Re: [PATCH V2 2/2] blk-mq: make sure elevator callbacks aren't called for passthrough request

Ming Lei <ming.lei@xxxxxxxxxx> · Wed, 17 May 2023 11:26:32 +0800

On Tue, May 16, 2023 at 08:47:46AM -0600, Keith Busch wrote:
> On Tue, May 16, 2023 at 09:20:55AM +0800, Ming Lei wrote:
> > On Mon, May 15, 2023 at 02:22:18PM -0600, Keith Busch wrote:
> > > On Mon, May 15, 2023 at 08:52:38AM -0700, Bart Van Assche wrote:
> > > > On 5/15/23 07:46, Ming Lei wrote:
> > > > > @@ -48,7 +53,7 @@ blk_mq_sched_allow_merge(struct request_queue *q, struct request *rq,
> > > > >   static inline void blk_mq_sched_completed_request(struct request *rq, u64 now)
> > > > >   {
> > > > > -	if (rq->rq_flags & RQF_ELV) {
> > > > > +	if ((rq->rq_flags & RQF_ELV) && !blk_mq_bypass_sched(rq->cmd_flags)) {
> > > > >   		struct elevator_queue *e = rq->q->elevator;
> > > > >   		if (e->type->ops.completed_request)
> > > > > @@ -58,7 +63,7 @@ static inline void blk_mq_sched_completed_request(struct request *rq, u64 now)
> > > > >   static inline void blk_mq_sched_requeue_request(struct request *rq)
> > > > >   {
> > > > > -	if (rq->rq_flags & RQF_ELV) {
> > > > > +	if ((rq->rq_flags & RQF_ELV) && !blk_mq_bypass_sched(rq->cmd_flags)) {
> > > > >   		struct request_queue *q = rq->q;
> > > > >   		struct elevator_queue *e = q->elevator;
> > > > 
> > > > Has it been considered not to set RQF_ELV for passthrough requests instead
> > > > of making the above changes?
> > > 
> > > That sounds like a good idea.
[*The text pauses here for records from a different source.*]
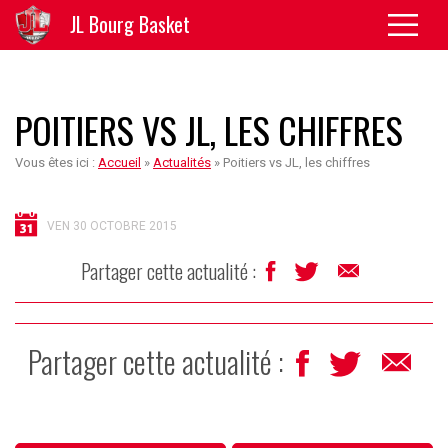
JL Bourg Basket
POITIERS VS JL, LES CHIFFRES
Vous êtes ici :
Accueil
»
Actualités
»
Poitiers vs JL, les chiffres
VEN 30 OCTOBRE 2015
Partager cette actualité :
Partager cette actualité :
It changes more behavior than what Ming is
> > > targeting here, but after looking through each use for RQF_ELV, I think
> > > not having that set really is the right thing to do in all cases for
> > > passthrough requests.
> > 
> > I did consider that approach. But:
> > 
> > - RQF_ELV actually means that the request & its tag is allocated from sched tags.
> > 
> > - if RQF_ELV is cleared for passthrough request, request may be
> >   allocated from sched tags(normal IO) and driver tags(passthrough) at the same time.
> >   This way may cause other problem, such as, breaking blk_mq_hctx_has_requests().
> >   Meantime it becomes not likely to optimize tags resource utilization in future,
> >   at least for single LUN/NS, no need to keep sched tags & driver tags
> >   in memory at the same time.
> 
> Isn't that similar to multiple namespaces where some use elevator and
> others use 'none'? They're all contenting for the same shared driver
> tags with racing 'has_requests()'.

It is similar, but not same.

So far, for each single request queue, we never support to allocate
request/tag from both sched tags and driver tags at the same.
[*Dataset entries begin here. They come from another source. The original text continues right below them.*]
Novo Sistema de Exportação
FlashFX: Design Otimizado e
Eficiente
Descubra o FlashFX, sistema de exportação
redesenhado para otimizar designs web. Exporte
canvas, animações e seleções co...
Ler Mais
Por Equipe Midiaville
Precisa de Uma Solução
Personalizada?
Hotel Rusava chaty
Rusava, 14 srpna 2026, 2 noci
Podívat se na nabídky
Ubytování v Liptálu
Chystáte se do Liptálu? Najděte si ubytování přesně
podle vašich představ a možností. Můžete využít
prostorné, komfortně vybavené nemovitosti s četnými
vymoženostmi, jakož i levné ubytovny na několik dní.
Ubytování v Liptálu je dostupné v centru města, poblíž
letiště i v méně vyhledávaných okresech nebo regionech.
If we clear RQF_ELV simply for pt request, at least:

1) blk_mq_hctx_has_requests() is broken since this function only checks
sched tags in case of q->elevator

2) q->nr_requests may not be respected any more in case of q->elevator

> And the passthrough case is special with users of that interface taking
> on a greater responsibility and generally want the kernel out of the
> way. I don't think anyone would purposefully run a tag intense workload
> through that engine at the same time as using a generic one with the
> scheduler. It definitely should still work, but it doesn't need to be
> fair, right?

I guess it may work, but question is that what we can get from this kind
of big change? And I think this approach may be one following work if it is
proved as useful.

Thanks,
Ming